WORK TASK: Go through the records and extract every line with the word "make".

Dataset records:
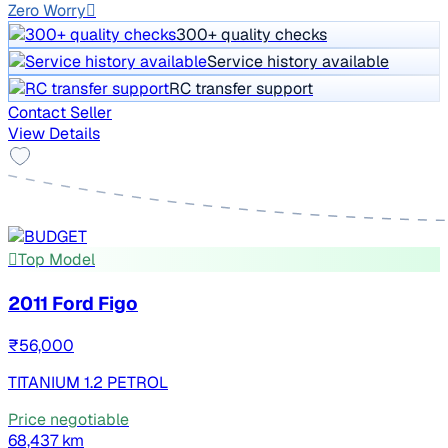
Zero Worry
300+ quality checks
Service history available
RC transfer support
Contact Seller
View Details
Top Model
2011 Ford Figo
₹56,000
TITANIUM 1.2 PETROL
Price negotiable
68,437 km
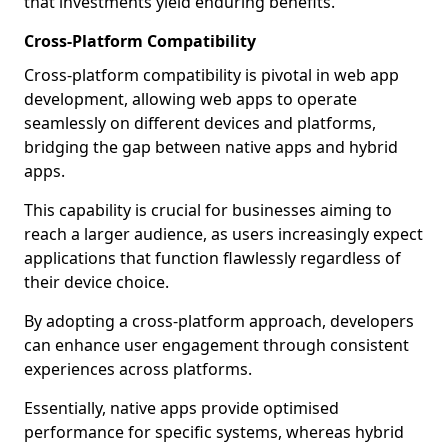
that investments yield enduring benefits.
Cross-Platform Compatibility
Cross-platform compatibility is pivotal in web app
development, allowing web apps to operate
seamlessly on different devices and platforms,
bridging the gap between native apps and hybrid
apps.
This capability is crucial for businesses aiming to
reach a larger audience, as users increasingly expect
applications that function flawlessly regardless of
their device choice.
By adopting a cross-platform approach, developers
can enhance user engagement through consistent
experiences across platforms.
Essentially, native apps provide optimised
performance for specific systems, whereas hybrid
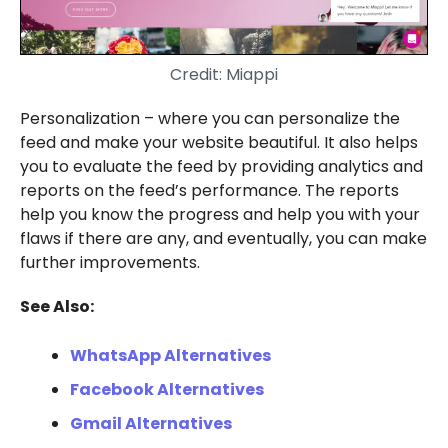
Credit: Miappi
Personalization – where you can personalize the
feed and make your website beautiful. It also helps
you to evaluate the feed by providing analytics and
reports on the feed’s performance. The reports
help you know the progress and help you with your
flaws if there are any, and eventually, you can make
further improvements.
See Also:
WhatsApp Alternatives
Facebook Alternatives
Gmail Alternatives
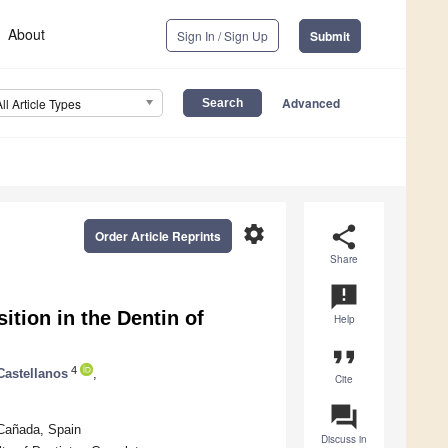
About
Sign In / Sign Up
Submit
Advanced
All Article Types
settings
share
Order Article Reprints
Share
announcement
tion in the Dentin of
Help
format_quote
4
Castellanos
,
Cite
question_answer
 Cañada, Spain
Discuss in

SOLUTION:
feed and make your website beautiful. It also helps
flaws if there are any, and eventually, you can make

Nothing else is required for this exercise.